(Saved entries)

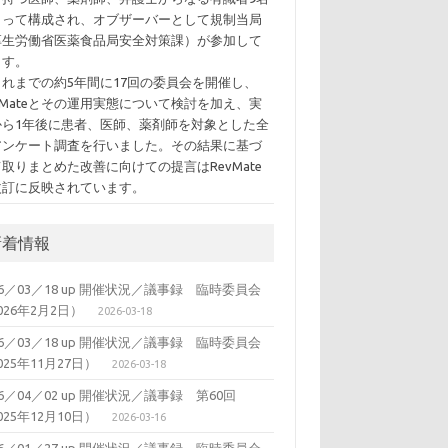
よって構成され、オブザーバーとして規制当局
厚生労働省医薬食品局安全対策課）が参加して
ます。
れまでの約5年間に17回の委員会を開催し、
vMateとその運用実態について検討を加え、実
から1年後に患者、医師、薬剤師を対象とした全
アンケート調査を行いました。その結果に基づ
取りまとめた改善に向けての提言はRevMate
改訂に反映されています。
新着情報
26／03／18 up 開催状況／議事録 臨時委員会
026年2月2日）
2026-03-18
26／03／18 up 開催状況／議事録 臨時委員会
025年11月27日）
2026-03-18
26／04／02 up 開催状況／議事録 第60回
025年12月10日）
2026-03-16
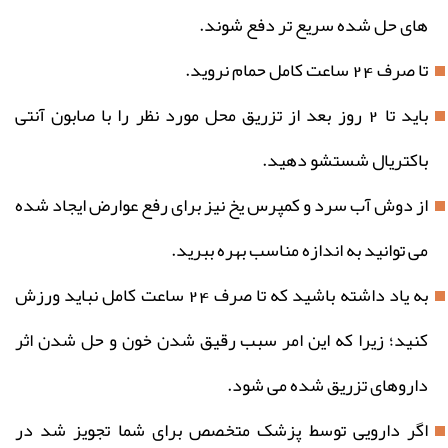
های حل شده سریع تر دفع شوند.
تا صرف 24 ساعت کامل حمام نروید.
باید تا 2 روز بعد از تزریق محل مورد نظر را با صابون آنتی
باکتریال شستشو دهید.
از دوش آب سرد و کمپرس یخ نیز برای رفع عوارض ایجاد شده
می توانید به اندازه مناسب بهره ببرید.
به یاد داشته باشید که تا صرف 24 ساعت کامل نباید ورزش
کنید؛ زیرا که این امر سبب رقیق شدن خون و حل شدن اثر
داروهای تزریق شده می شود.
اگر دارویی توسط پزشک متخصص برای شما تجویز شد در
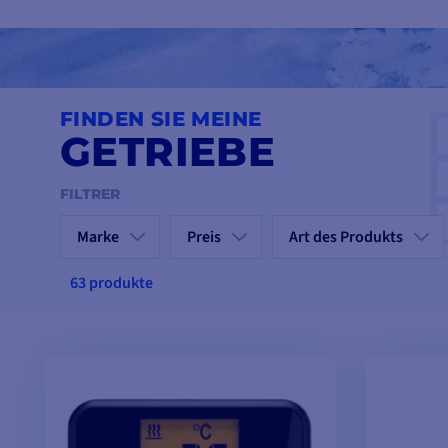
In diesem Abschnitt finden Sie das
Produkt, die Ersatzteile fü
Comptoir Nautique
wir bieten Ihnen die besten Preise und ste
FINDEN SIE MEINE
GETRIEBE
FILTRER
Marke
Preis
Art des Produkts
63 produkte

**WORK TASK**. The result should be a word-for-word restatement of all the data, without images.

**OUTPUT BELOW**.
よって構成され、オブザーバーとして規制当局
厚生労働省医薬食品局安全対策課）が参加して
ます。
れまでの約5年間に17回の委員会を開催し、
vMateとその運用実態について検討を加え、実
から1年後に患者、医師、薬剤師を対象とした全
アンケート調査を行いました。その結果に基づ
取りまとめた改善に向けての提言はRevMate
改訂に反映されています。
新着情報
26／03／18 up 開催状況／議事録 臨時委員会
026年2月2日）
2026-03-18
26／03／18 up 開催状況／議事録 臨時委員会
025年11月27日）
2026-03-18
26／04／02 up 開催状況／議事録 第60回
025年12月10日）
2026-03-16
های حل شده سریع تر دفع شوند.
تا صرف 24 ساعت کامل حمام نروید.
باید تا 2 روز بعد از تزریق محل مورد نظر را با صابون آنتی
باکتریال شستشو دهید.
از دوش آب سرد و کمپرس یخ نیز برای رفع عوارض ایجاد شده
می توانید به اندازه مناسب بهره ببرید.
به یاد داشته باشید که تا صرف 24 ساعت کامل نباید ورزش
کنید؛ زیرا که این امر سبب رقیق شدن خون و حل شدن اثر
داروهای تزریق شده می شود.
اگر دارویی توسط پزشک متخصص برای شما تجویز شد در
In diesem Abschnitt finden Sie das
Produkt, die Ersatzteile fü
Comptoir Nautique
wir bieten Ihnen die besten Preise und ste
FINDEN SIE MEINE
GETRIEBE
FILTRER
Marke
Preis
Art des Produkts
63 produkte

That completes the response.